The lawyer defending Mayor Marion Barry admitted Thursday that Barry lied to his constituents while using cocaine but said the government used an unfair standard in charging Barry with 14 drug and perjury counts.
"He's being prosecuted because he is the mayor," attorney R. Kenneth Mundy said in closing arguments at the 9-week-old trial. "The government has indicated that if he were a common man, he wouldn't be here for these offenses."On Wednesday, Mundy had told jurors that after they viewed a videotape of Barry smoking crack and heard 10 government witnesses say he used cocaine, he was not going to claim Barry was not an "occasional" cocaine user.
In concluding his statements Thursday, Mundy went a step further, acknowledging that Barry secretly used cocaine while publicly leading an anti-drug campaign and denying drug involvement.
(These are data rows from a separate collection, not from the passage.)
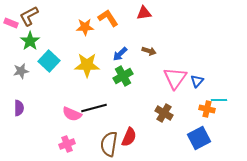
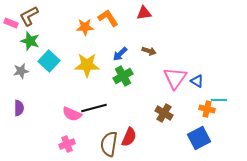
green star: rotated 18 degrees counterclockwise
blue triangle: rotated 40 degrees counterclockwise
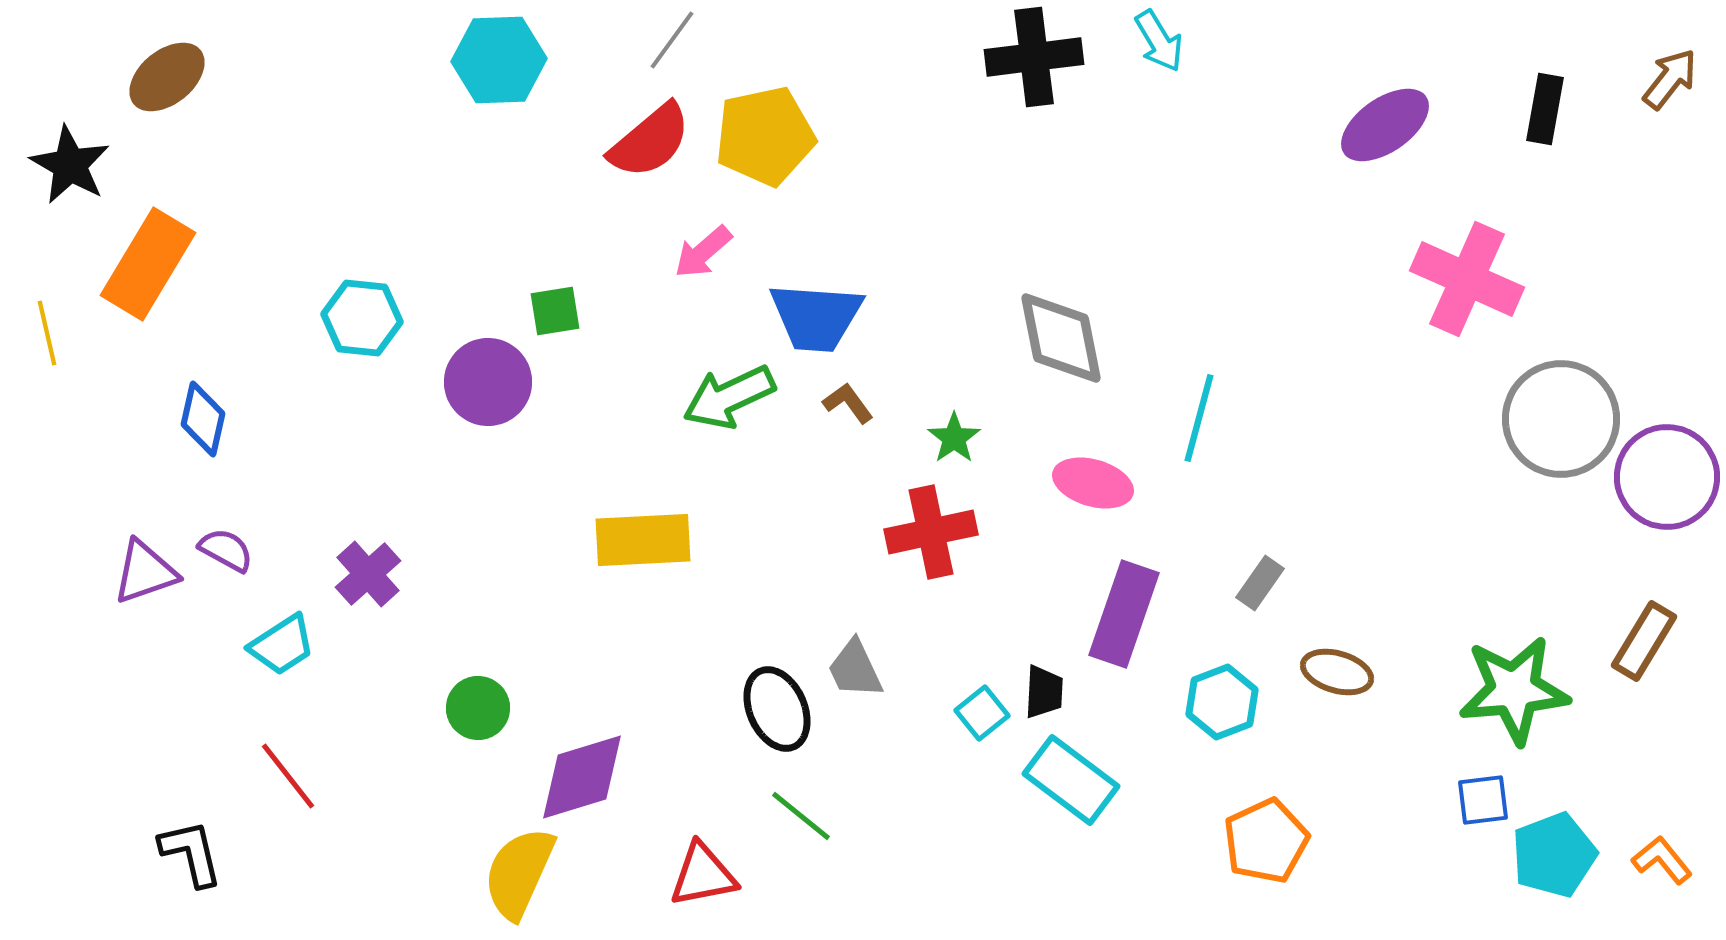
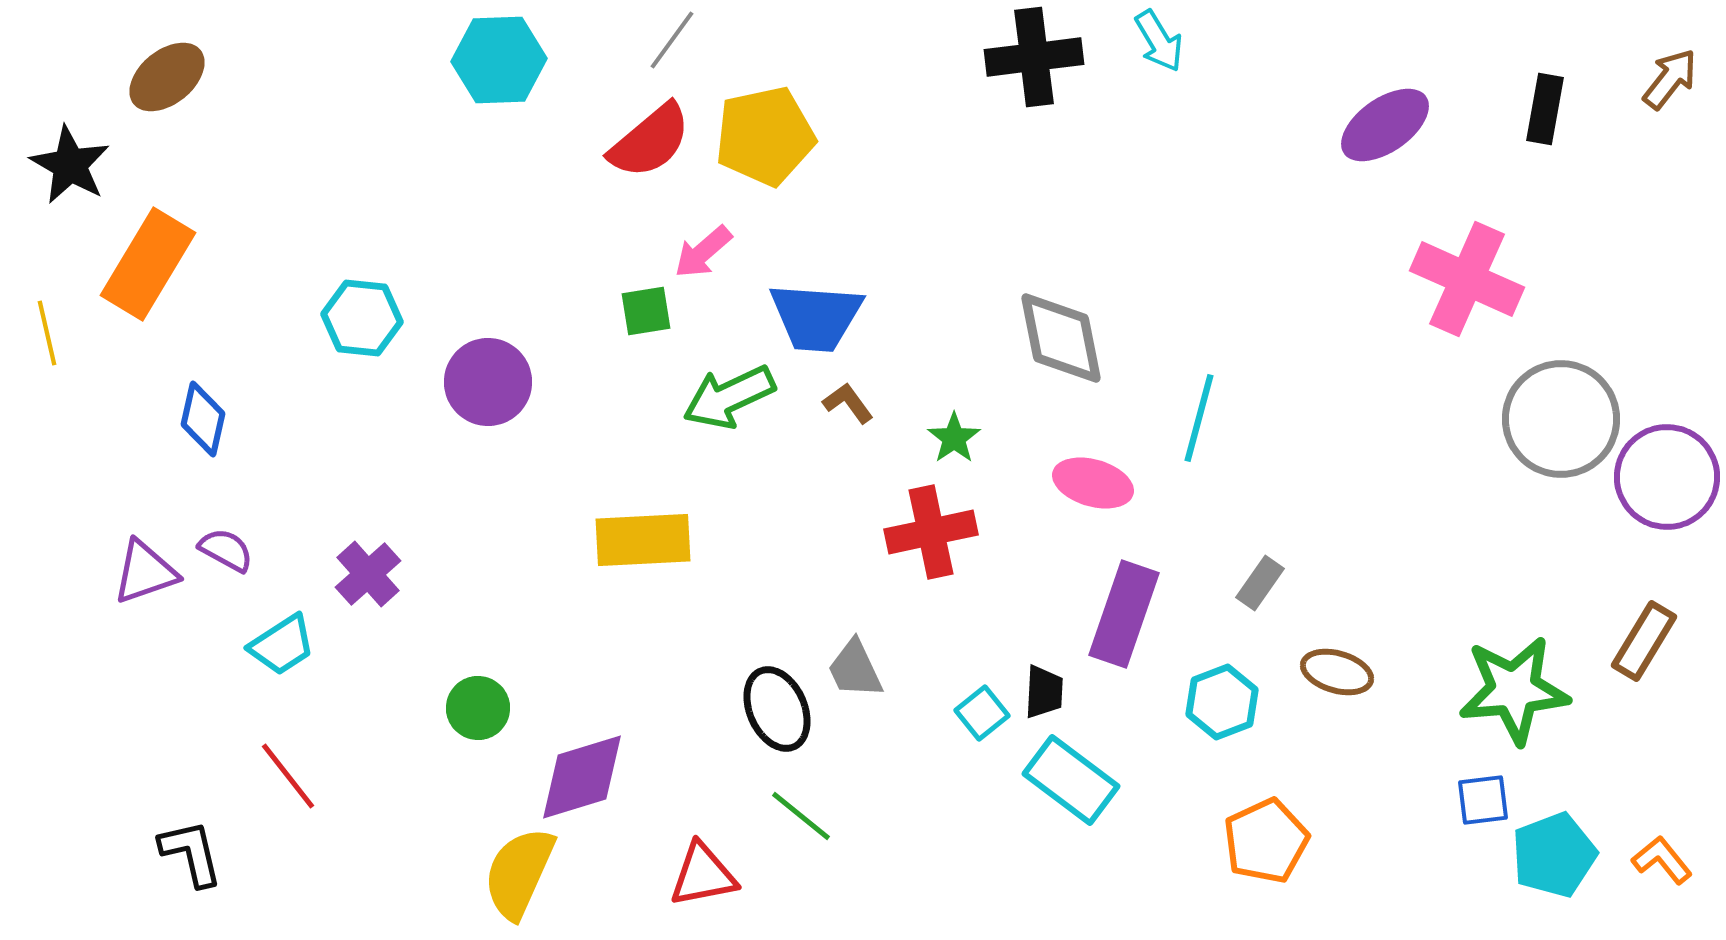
green square at (555, 311): moved 91 px right
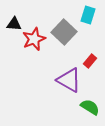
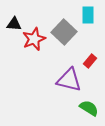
cyan rectangle: rotated 18 degrees counterclockwise
purple triangle: rotated 16 degrees counterclockwise
green semicircle: moved 1 px left, 1 px down
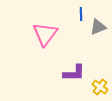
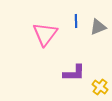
blue line: moved 5 px left, 7 px down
"Despite all the denials, Mr. Barry was an occassional user of cocaine," Mundy said. "(But) I don't want you to divine from this . . . that we are pleading guilty or admitting to any of these charges. There have been occasional uses of drugs."
Mundy contends the government never proved Barry used cocaine on the dates and times charged and asked jurors to acquit him on those grounds.
He also reiterated a theme that Barry was targeted because of his position and treated unfairly by the government, which used an elaborate and expensive sting operation to catch Barry in a misdemeanor count of cocaine possession.
"The government in effect used a sledge hammer to kill a fly," Mundy said, at times nearly screaming.
Assistant U.S. Attorney Judith Retchin had concluded the prosecution case by accusing Barry of being a traitor in the drug war.
After Mundy's closing arguments, the government was expected to counter with a short rebuttal before U.S. District Judge Thomas Penfield Jackson instructed the jury and deliberations began.
Barry, 54, is charged with three felony counts of perjury, 10 misdemeanor counts of cocaine possession and a single misdemeanor count of conspiracy to possess cocaine.